The Human Cost: Underpaid Educators and Sidelined Parents

The crisis is felt most acutely by the predominantly female workforce of early childhood educators (ECEs) and the parents, largely mothers, who rely on their services. The staffing shortage, which the Auditor-General estimates at 10,000 needed educators, is a direct result of chronically low wages.

The median wage for a Registered Early Childhood Educator (RECE) in Ontario was less than $25 per hour in 2024. This stands in stark contrast to the legally entitled pay equity compliant wage grid of $35 to $45 per hour, which advocates say is necessary to recognize the skill and importance of the profession.

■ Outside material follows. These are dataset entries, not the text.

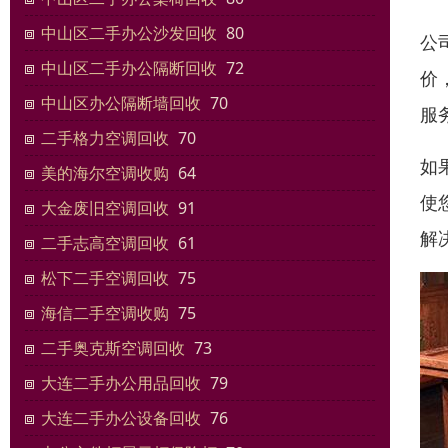
中山区二手办公沙发回收
80
公
中山区二手办公隔断回收
72
价
中山区办公隔断墙回收
70
服
二手格力空调回收
70
如
美的海尔空调收购
64
使
大金废旧空调回收
91
解
二手志高空调回收
61
松下二手空调回收
75
海信二手空调收购
75
二手奥克斯空调回收
73
大连二手办公用品回收
79
大连二手办公设备回收
76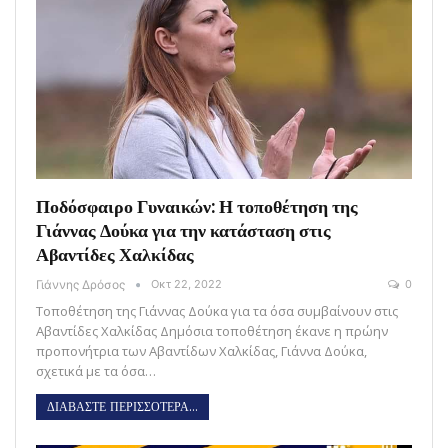
Ποδόσφαιρο Γυναικών: Η τοποθέτηση της
Γιάννας Δούκα για την κατάσταση στις
Αβαντίδες Χαλκίδας
Γιάννης Δρόσος
Οκτ 22, 2022
0
Τοποθέτηση της Γιάννας Δούκα για τα όσα συμβαίνουν στις
Αβαντίδες Χαλκίδας Δημόσια τοποθέτηση έκανε η πρώην
προπονήτρια των Αβαντίδων Χαλκίδας, Γιάννα Δούκα,
σχετικά με τα όσα…
ΔΙΑΒΑΣΤΕ ΠΕΡΙΣΣΟΤΕΡΑ...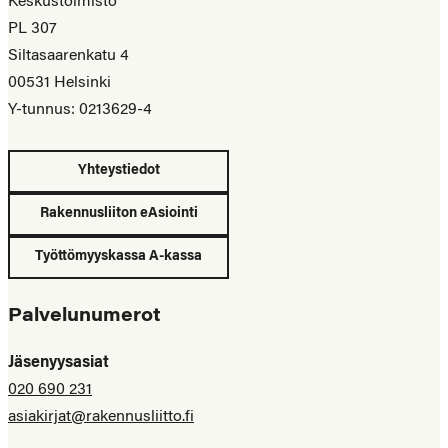
Keskustoimisto
PL 307
Siltasaarenkatu 4
00531 Helsinki
Y-tunnus: 0213629-4
Yhteystiedot
Rakennusliiton eAsiointi
Työttömyyskassa A-kassa
Palvelunumerot
Jäsenyysasiat
020 690 231
asiakirjat@rakennusliitto.fi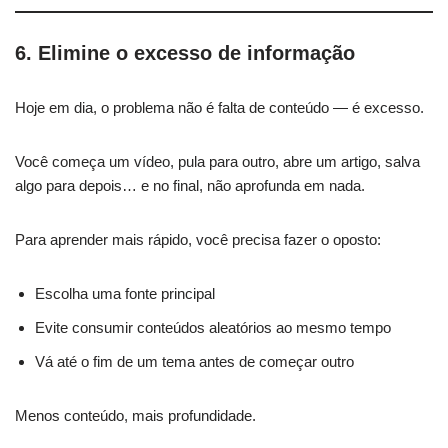
6. Elimine o excesso de informação
Hoje em dia, o problema não é falta de conteúdo — é excesso.
Você começa um vídeo, pula para outro, abre um artigo, salva
algo para depois… e no final, não aprofunda em nada.
Para aprender mais rápido, você precisa fazer o oposto:
Escolha uma fonte principal
Evite consumir conteúdos aleatórios ao mesmo tempo
Vá até o fim de um tema antes de começar outro
Menos conteúdo, mais profundidade.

This wage gap is not just a number; it represents a systemic devaluation of care work.

“Inequities in both paid and unpaid care work are one of the root causes of the gender pay gap”, said Amber Straker of the Association of Early Childhood Educators Ontario. “That is why this Equal Pay Day we say CARE COUNTS-WAGES MATTER to highlight the urgent need to protect and expand child care services, and ensure Ontario educators are fully valued and paid what they are legally entitled to.”

The low pay fuels a cycle of high turnover, burnout, and recruitment challenges, leaving centres unable to operate at full capacity. For parents, this translates into endless waitlists and the constant anxiety of finding reliable care. The high fees force many, especially mothers, to make impossible choices between their careers and caring for their children, directly contributing to the broader gender pay gap that Equal Pay Day is meant to highlight.

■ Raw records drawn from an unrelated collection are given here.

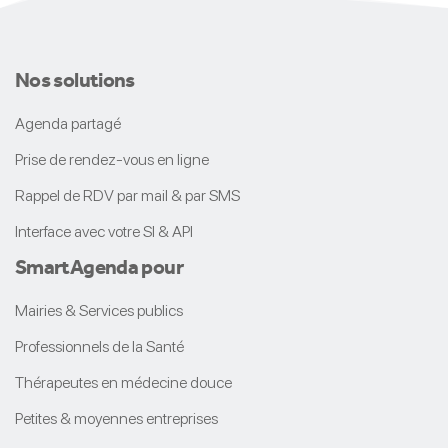
Nos solutions
Agenda partagé
Prise de rendez-vous en ligne
Rappel de RDV par mail & par SMS
Interface avec votre SI & API
Smart
Agenda
pour
Mairies & Services publics
Professionnels de la Santé
Thérapeutes en médecine douce
Petites & moyennes entreprises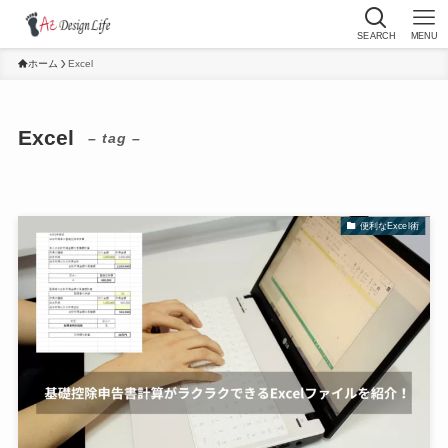
SEARCH
MENU
ホーム
Excel
Excel
– tag –
便利なExcel術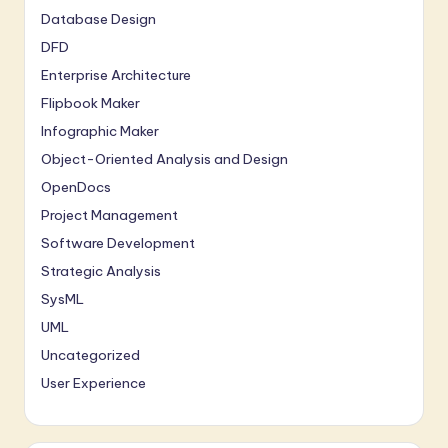
Database Design
DFD
Enterprise Architecture
Flipbook Maker
Infographic Maker
Object-Oriented Analysis and Design
OpenDocs
Project Management
Software Development
Strategic Analysis
SysML
UML
Uncategorized
User Experience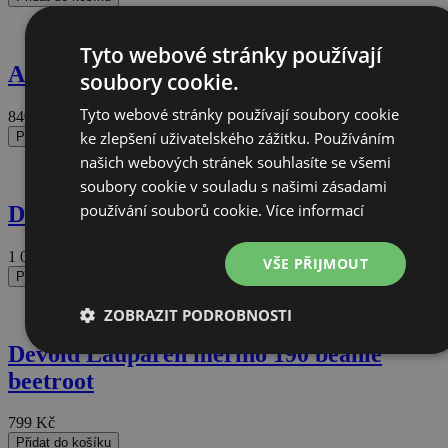
Tyto webové stránky používají
Atomic ALPS SLOUCH BEANIE rose
soubory cookie.
Tyto webové stránky používají soubory cookie
840
Kč
ke zlepšení uživatelského zážitku. Používáním
Přidat do košíku
našich webových stránek souhlasíte se všemi
soubory cookie v souladu s našimi zásadami
používání souborů cookie.
Více informací
Devold Friends merino beanie forest
1 099
Kč
VŠE PŘIJMOUT
Přidat do košíku
ZOBRAZIT PODROBNOSTI
Devold Lauparen merino 190 beanie
Nezbytně
Výkonové
Soubory
Funkční
nutné
soubory
cílení
soubory
beetroot
soubory
799
Kč
Přidat do košíku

The Economic Drag of Inaction

While the social cost is clear, the government's inaction also defies economic logic. A 2024 report from the Centre on the Future of Work demonstrated that investments in child care deliver powerful economic returns. Studies show that every dollar invested can boost GDP by as much as $2.80, create more jobs than an equivalent investment in construction, and largely pay for itself through increased tax revenues from newly employed parents.

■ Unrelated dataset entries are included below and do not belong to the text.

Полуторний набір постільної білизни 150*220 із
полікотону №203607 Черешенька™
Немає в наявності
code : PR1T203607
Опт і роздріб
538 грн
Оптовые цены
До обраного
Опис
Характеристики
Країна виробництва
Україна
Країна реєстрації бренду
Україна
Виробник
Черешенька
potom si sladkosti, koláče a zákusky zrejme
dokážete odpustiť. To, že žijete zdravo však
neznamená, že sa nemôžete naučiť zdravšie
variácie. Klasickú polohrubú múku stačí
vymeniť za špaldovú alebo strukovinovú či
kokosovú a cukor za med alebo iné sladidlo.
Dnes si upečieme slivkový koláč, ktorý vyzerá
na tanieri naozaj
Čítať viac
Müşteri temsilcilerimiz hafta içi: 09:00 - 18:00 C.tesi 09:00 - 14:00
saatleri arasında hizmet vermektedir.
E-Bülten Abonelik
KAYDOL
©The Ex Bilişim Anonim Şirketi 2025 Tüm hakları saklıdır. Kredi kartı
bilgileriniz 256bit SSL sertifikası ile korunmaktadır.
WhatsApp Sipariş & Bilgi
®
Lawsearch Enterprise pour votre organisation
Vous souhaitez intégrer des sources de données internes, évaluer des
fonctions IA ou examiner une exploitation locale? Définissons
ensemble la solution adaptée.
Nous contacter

Since 2019, the national child care program has already added over 50,000 jobs and boosted Canada's GDP by over 1%. By failing to fully invest, Ontario is leaving significant economic growth on the table. Furthermore, the province is not meeting its obligations as a funding partner. The CWELCC agreement is premised on the federal government and provinces sharing costs. However, analyses from the Financial Accountability Office and the City of Toronto show Ontario is paying far less than its fair share, contributing only about 26% of costs compared to the federal government's 49%.

A Tale of Two Canadas: How Ontario Lags Behind

Ontario's struggles are not universal across the country, a fact that makes the province's position all the more frustrating for advocates. Ontario is one of only three provinces that has refused to implement a sectoral wage grid for educators. Meanwhile, seven other provinces, including Manitoba and Prince Edward Island, have established wage grids and are seeing improved staff retention and morale as a result.

This policy divergence is a key reason why other jurisdictions have successfully lowered fees while Ontario has not. The failure to professionalize the workforce through fair compensation is a primary bottleneck preventing the system's expansion.

“What would change if the men who shaped our societies also shared the daily responsibility of care?” asked Carolyn Ferns of the Ontario Coalition for Better Child Care. She questioned what would happen if leaders understood that care work is essential and ensured those in the sector are paid decently.

This perceived lack of understanding is underscored by the government's silence. The Equal Pay Coalition reported that its April 8 request for a meeting with four key ministers responsible for the child care file has gone unanswered. As parents and educators rally for a system that works, the provincial government's failure to engage, fund, and follow through on its promises leaves the backbone of Ontario's economy under threat.